DIRECTIONS:
In the listing below, find each line that holds "search" and list it.

==================================================

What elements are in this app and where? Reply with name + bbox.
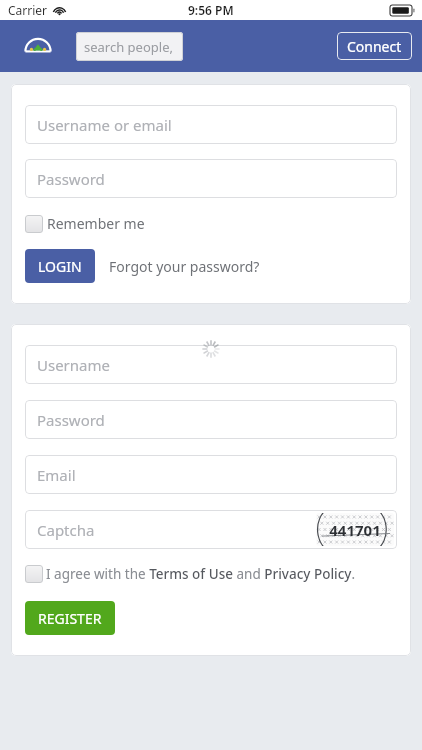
staticText: search people,: [84, 38, 173, 56]
button[interactable]: Forgot your password?: [109, 257, 260, 276]
button[interactable]: Connect: [337, 32, 412, 60]
button[interactable]: Username or email: [25, 105, 397, 144]
staticText: 441701: [329, 520, 381, 540]
staticText: Password: [37, 169, 105, 189]
button[interactable]: Username: [25, 345, 397, 384]
button[interactable]: Captcha: [25, 510, 397, 549]
staticText: LOGIN: [38, 257, 82, 276]
button[interactable]: I agree with the Terms of Use and Privac…: [25, 565, 356, 583]
staticText: Connect: [347, 37, 402, 56]
staticText: Password: [37, 410, 105, 430]
staticText: Forgot your password?: [109, 257, 260, 276]
staticText: Carrier: [8, 2, 48, 18]
staticText: REGISTER: [38, 609, 102, 628]
staticText: 9:56 PM: [188, 2, 234, 18]
staticText: Username or email: [37, 115, 172, 135]
button[interactable]: Email: [25, 455, 397, 494]
button[interactable]: REGISTER: [25, 601, 115, 635]
staticText: Captcha: [37, 520, 95, 540]
button[interactable]: Password: [25, 400, 397, 439]
button[interactable]: Password: [25, 159, 397, 198]
button[interactable]: Remember me: [25, 214, 145, 233]
staticText: Email: [37, 465, 76, 485]
staticText: Remember me: [47, 214, 145, 233]
button[interactable]: Home logo: [20, 33, 56, 59]
staticText: Username: [37, 355, 110, 375]
staticText: I agree with the Terms of Use and Privac…: [46, 565, 356, 583]
button[interactable]: search people,: [76, 32, 183, 61]
other: Captcha image: [316, 513, 394, 546]
button[interactable]: LOGIN: [25, 249, 95, 283]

==================================================

ANSWER TO THIS PROBLEM:
staticText: search people,: [84, 38, 173, 56]
button[interactable]: search people,: [76, 32, 183, 61]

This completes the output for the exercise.